- What to produce
Please set down every line of the records below exactly, without the pictures.

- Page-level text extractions
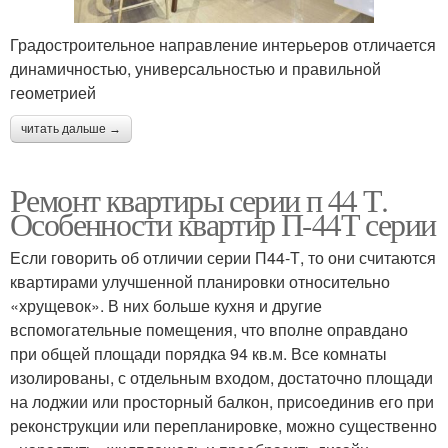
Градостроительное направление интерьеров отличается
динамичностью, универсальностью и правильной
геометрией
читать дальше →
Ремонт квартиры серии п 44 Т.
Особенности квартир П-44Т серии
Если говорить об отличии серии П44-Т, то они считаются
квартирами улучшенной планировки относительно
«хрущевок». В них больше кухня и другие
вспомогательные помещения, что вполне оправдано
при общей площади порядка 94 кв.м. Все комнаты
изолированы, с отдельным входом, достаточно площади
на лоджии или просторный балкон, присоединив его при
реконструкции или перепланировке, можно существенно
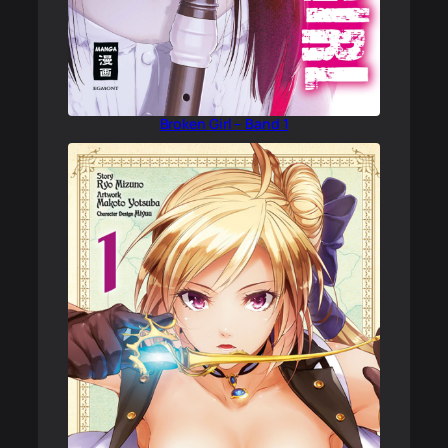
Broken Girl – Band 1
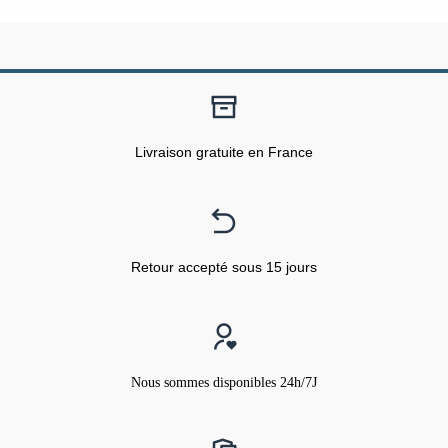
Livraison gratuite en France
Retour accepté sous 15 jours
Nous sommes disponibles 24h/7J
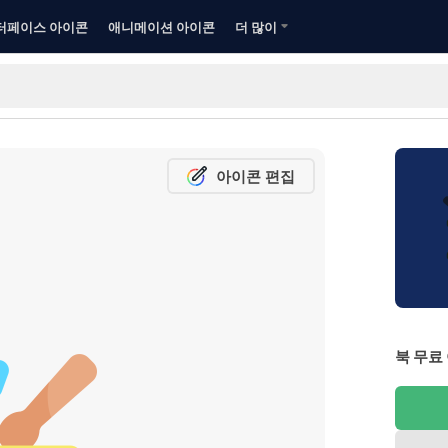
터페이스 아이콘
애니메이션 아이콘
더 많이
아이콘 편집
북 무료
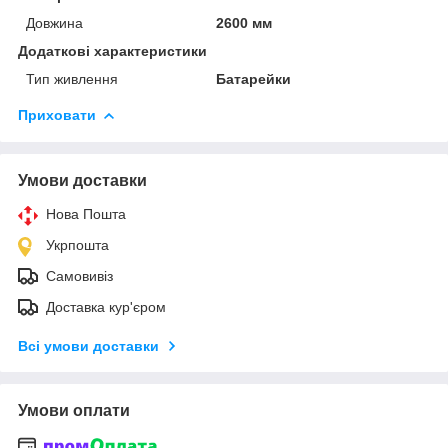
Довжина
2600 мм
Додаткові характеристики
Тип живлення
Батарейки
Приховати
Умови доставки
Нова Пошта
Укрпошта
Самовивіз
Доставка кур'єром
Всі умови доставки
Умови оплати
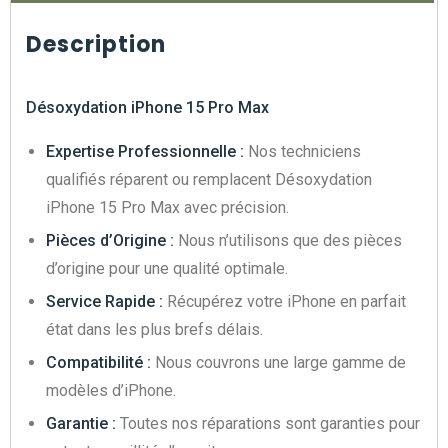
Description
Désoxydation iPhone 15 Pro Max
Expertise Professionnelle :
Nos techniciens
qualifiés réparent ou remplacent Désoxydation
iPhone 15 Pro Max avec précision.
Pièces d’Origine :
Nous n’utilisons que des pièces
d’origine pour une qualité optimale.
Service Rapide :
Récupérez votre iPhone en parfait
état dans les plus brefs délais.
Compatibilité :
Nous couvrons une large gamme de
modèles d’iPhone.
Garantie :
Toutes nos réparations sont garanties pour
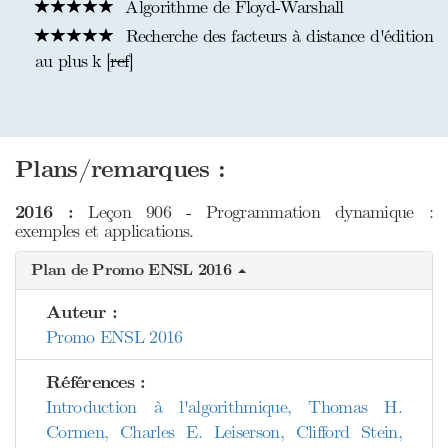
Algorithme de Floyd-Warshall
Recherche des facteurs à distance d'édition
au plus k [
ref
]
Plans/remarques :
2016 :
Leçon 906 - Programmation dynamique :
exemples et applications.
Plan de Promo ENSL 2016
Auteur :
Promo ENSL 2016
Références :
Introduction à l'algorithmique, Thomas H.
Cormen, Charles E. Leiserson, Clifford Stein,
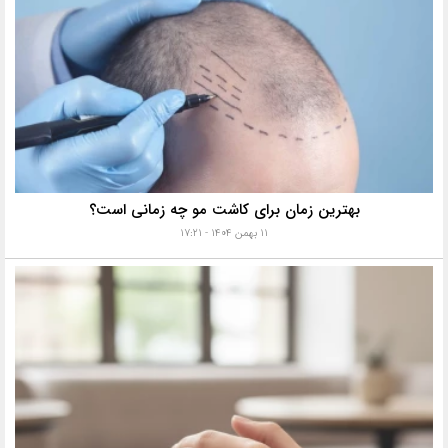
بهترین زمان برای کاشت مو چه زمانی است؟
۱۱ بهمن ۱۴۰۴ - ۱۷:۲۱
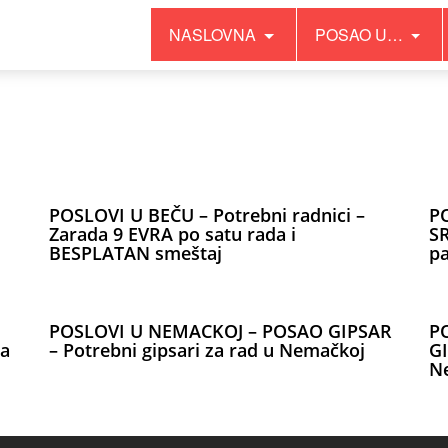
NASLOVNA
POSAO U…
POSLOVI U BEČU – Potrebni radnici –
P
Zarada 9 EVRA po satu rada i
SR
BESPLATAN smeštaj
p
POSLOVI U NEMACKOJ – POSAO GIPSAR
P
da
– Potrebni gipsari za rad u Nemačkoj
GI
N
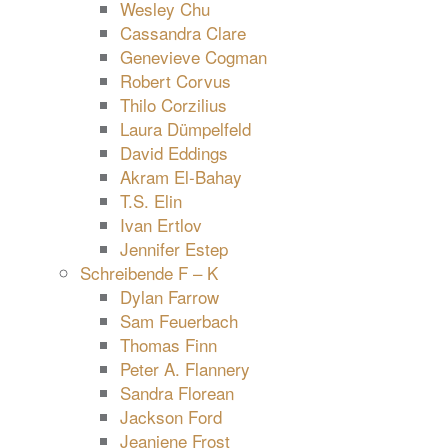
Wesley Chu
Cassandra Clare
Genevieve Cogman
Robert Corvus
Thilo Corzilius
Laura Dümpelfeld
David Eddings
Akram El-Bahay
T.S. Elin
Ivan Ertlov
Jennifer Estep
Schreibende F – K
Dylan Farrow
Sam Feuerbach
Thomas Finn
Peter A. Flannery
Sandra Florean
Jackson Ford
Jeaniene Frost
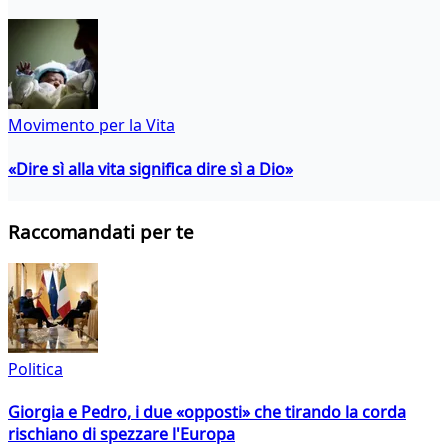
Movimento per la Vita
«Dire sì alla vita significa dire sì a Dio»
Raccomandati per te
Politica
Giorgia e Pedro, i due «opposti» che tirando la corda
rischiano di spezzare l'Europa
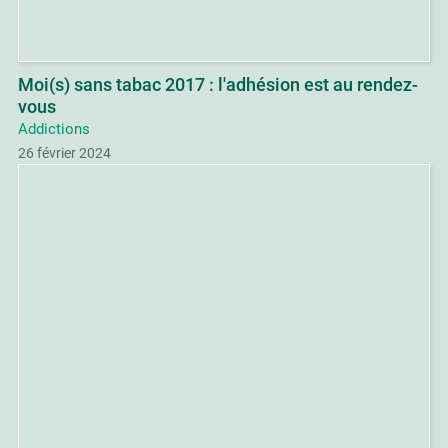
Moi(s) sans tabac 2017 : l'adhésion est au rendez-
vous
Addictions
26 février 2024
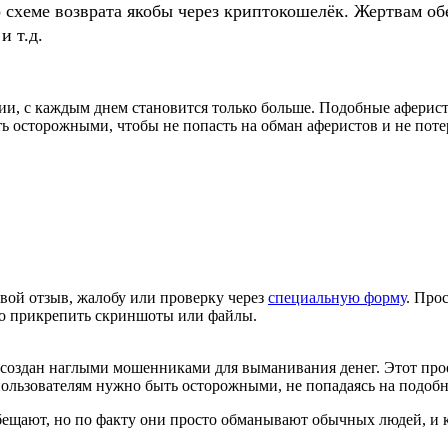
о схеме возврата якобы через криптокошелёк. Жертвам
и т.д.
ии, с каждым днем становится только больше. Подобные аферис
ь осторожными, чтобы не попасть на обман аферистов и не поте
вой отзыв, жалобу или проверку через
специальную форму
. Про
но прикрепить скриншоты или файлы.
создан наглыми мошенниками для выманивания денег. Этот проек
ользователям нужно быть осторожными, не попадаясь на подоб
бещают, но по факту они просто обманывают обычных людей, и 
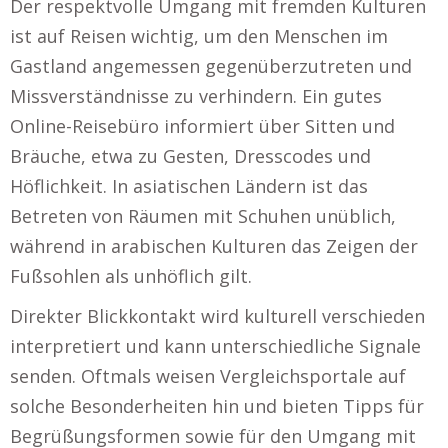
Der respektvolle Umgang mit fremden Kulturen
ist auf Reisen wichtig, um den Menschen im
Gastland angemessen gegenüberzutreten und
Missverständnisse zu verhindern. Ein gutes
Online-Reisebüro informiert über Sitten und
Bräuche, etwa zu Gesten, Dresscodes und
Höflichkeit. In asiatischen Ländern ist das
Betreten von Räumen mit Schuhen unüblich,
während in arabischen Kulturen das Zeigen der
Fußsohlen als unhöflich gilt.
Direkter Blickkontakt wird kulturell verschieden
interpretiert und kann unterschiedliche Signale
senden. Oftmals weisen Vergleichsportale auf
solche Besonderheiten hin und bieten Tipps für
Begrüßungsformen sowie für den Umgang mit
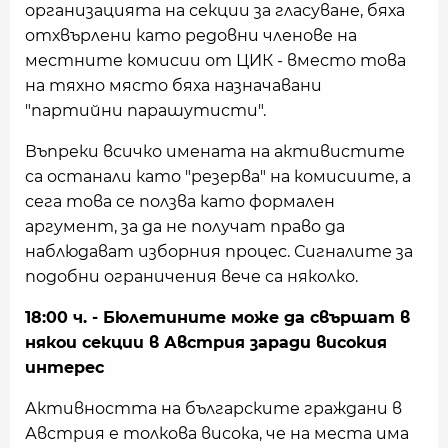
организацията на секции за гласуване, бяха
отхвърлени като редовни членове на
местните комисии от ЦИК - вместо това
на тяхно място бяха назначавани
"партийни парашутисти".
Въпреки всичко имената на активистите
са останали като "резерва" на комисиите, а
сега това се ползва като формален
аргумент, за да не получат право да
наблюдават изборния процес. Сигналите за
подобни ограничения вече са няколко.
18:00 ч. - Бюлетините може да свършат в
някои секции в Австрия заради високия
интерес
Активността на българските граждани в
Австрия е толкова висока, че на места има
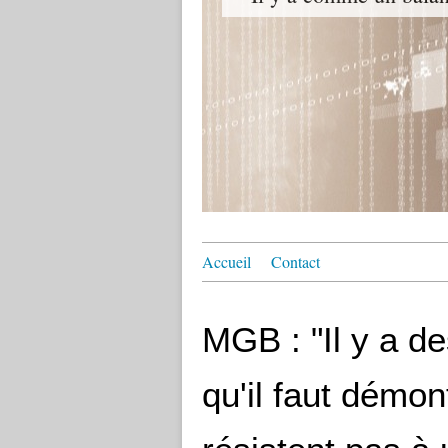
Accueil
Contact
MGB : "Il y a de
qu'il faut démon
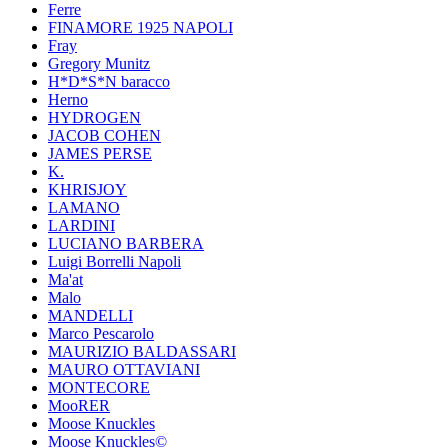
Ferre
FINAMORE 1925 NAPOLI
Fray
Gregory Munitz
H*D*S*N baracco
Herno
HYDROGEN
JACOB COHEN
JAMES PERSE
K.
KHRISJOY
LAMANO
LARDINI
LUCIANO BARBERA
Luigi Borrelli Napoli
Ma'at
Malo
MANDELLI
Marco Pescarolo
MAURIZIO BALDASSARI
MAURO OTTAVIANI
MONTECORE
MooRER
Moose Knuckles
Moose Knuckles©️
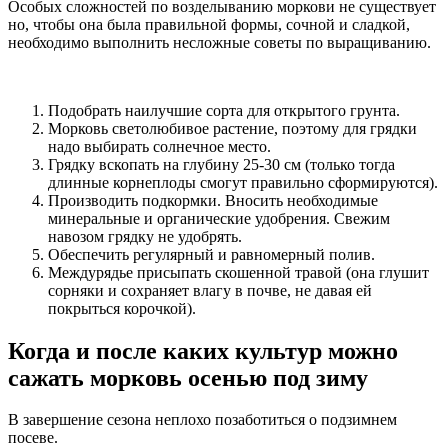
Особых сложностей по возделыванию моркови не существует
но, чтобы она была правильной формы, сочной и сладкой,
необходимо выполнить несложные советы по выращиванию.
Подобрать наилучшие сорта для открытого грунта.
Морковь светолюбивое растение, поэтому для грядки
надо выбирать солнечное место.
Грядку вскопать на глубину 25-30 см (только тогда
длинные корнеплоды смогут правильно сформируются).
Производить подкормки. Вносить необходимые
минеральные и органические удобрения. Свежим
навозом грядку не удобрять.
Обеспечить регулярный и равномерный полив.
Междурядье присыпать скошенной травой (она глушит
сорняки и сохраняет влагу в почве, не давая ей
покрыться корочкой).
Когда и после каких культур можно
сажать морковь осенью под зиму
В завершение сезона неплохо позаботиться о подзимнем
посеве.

- Task response
Градостроительное направление интерьеров отличается
динамичностью, универсальностью и правильной
геометрией
читать дальше →
Ремонт квартиры серии п 44 Т.
Особенности квартир П-44Т серии
Если говорить об отличии серии П44-Т, то они считаются
квартирами улучшенной планировки относительно
«хрущевок». В них больше кухня и другие
вспомогательные помещения, что вполне оправдано
при общей площади порядка 94 кв.м. Все комнаты
изолированы, с отдельным входом, достаточно площади
на лоджии или просторный балкон, присоединив его при
реконструкции или перепланировке, можно существенно
Broken Girl – Band 1
Livraison gratuite en France
Retour accepté sous 15 jours
Nous sommes disponibles 24h/7J
터페이스 아이콘
애니메이션 아이콘
더 많이
아이콘 편집
북 무료
Довжина
2600 мм
Додаткові характеристики
Тип живлення
Батарейки
Приховати
Умови доставки
Нова Пошта
Укрпошта
Самовивіз
Доставка кур'єром
Всі умови доставки
Умови оплати
Description
Désoxydation iPhone 15 Pro Max
Expertise Professionnelle :
Nos techniciens
qualifiés réparent ou remplacent Désoxydation
iPhone 15 Pro Max avec précision.
Pièces d’Origine :
Nous n’utilisons que des pièces
d’origine pour une qualité optimale.
Service Rapide :
Récupérez votre iPhone en parfait
état dans les plus brefs délais.
Compatibilité :
Nous couvrons une large gamme de
modèles d’iPhone.
Garantie :
Toutes nos réparations sont garanties pour
Algorithme de Floyd-Warshall
Recherche des facteurs à distance d'édition
au plus k [
ref
]
Plans/remarques :
2016 :
Leçon 906 - Programmation dynamique :
exemples et applications.
Plan de Promo ENSL 2016
Auteur :
Promo ENSL 2016
Références :
Introduction à l'algorithmique, Thomas H.
Cormen, Charles E. Leiserson, Clifford Stein,
بهترین زمان برای کاشت مو چه زمانی است؟
۱۱ بهمن ۱۴۰۴ - ۱۷:۲۱
NASLOVNA
POSAO U…
POSLOVI U BEČU – Potrebni radnici –
P
Zarada 9 EVRA po satu rada i
SR
BESPLATAN smeštaj
p
POSLOVI U NEMACKOJ – POSAO GIPSAR
P
da
– Potrebni gipsari za rad u Nemačkoj
GI
N
Wesley Chu
Cassandra Clare
Genevieve Cogman
Robert Corvus
Thilo Corzilius
Laura Dümpelfeld
David Eddings
Akram El-Bahay
T.S. Elin
Ivan Ertlov
Jennifer Estep
Schreibende F – K
Dylan Farrow
Sam Feuerbach
Thomas Finn
Peter A. Flannery
Sandra Florean
Jackson Ford
Jeaniene Frost
Movimento per la Vita
«Dire sì alla vita significa dire sì a Dio»
Raccomandati per te
Politica
Giorgia e Pedro, i due «opposti» che tirando la corda
rischiano di spezzare l'Europa
Moi(s) sans tabac 2017 : l'adhésion est au rendez-
vous
Addictions
26 février 2024
о схеме возврата якобы через криптокошелёк. Жертвам
и т.д.
ии, с каждым днем становится только больше. Подобные аферис
ь осторожными, чтобы не попасть на обман аферистов и не поте
вой отзыв, жалобу или проверку через
специальную форму
. Про
но прикрепить скриншоты или файлы.
создан наглыми мошенниками для выманивания денег. Этот проек
ользователям нужно быть осторожными, не попадаясь на подоб
бещают, но по факту они просто обманывают обычных людей, и 
Der respektvolle Umgang mit fremden Kulturen
ist auf Reisen wichtig, um den Menschen im
Gastland angemessen gegenüberzutreten und
Missverständnisse zu verhindern. Ein gutes
Online-Reisebüro informiert über Sitten und
Bräuche, etwa zu Gesten, Dresscodes und
Höflichkeit. In asiatischen Ländern ist das
Betreten von Räumen mit Schuhen unüblich,
während in arabischen Kulturen das Zeigen der
Fußsohlen als unhöflich gilt.
Direkter Blickkontakt wird kulturell verschieden
interpretiert und kann unterschiedliche Signale
senden. Oftmals weisen Vergleichsportale auf
solche Besonderheiten hin und bieten Tipps für
Begrüßungsformen sowie für den Umgang mit
организацията на секции за гласуване, бяха
отхвърлени като редовни членове на
местните комисии от ЦИК - вместо това
на тяхно място бяха назначавани
"партийни парашутисти".
Въпреки всичко имената на активистите
са останали като "резерва" на комисиите, а
сега това се ползва като формален
аргумент, за да не получат право да
наблюдават изборния процес. Сигналите за
подобни ограничения вече са няколко.
18:00 ч. - Бюлетините може да свършат в
някои секции в Австрия заради високия
интерес
Активността на българските граждани в
Австрия е толкова висока, че на места има
Accueil
Contact
MGB : "Il y a de
qu'il faut démon
Ferre
FINAMORE 1925 NAPOLI
Fray
Gregory Munitz
H*D*S*N baracco
Herno
HYDROGEN
JACOB COHEN
JAMES PERSE
K.
KHRISJOY
LAMANO
LARDINI
LUCIANO BARBERA
Luigi Borrelli Napoli
Ma'at
Malo
MANDELLI
Marco Pescarolo
MAURIZIO BALDASSARI
MAURO OTTAVIANI
MONTECORE
MooRER
Moose Knuckles
Moose Knuckles©️
Особых сложностей по возделыванию моркови не существует
но, чтобы она была правильной формы, сочной и сладкой,
необходимо выполнить несложные советы по выращиванию.
Подобрать наилучшие сорта для открытого грунта.
Морковь светолюбивое растение, поэтому для грядки
надо выбирать солнечное место.
Грядку вскопать на глубину 25-30 см (только тогда
длинные корнеплоды смогут правильно сформируются).
Производить подкормки. Вносить необходимые
минеральные и органические удобрения. Свежим
навозом грядку не удобрять.
Обеспечить регулярный и равномерный полив.
Междурядье присыпать скошенной травой (она глушит
сорняки и сохраняет влагу в почве, не давая ей
покрыться корочкой).
Когда и после каких культур можно
сажать морковь осенью под зиму
В завершение сезона неплохо позаботиться о подзимнем
посеве.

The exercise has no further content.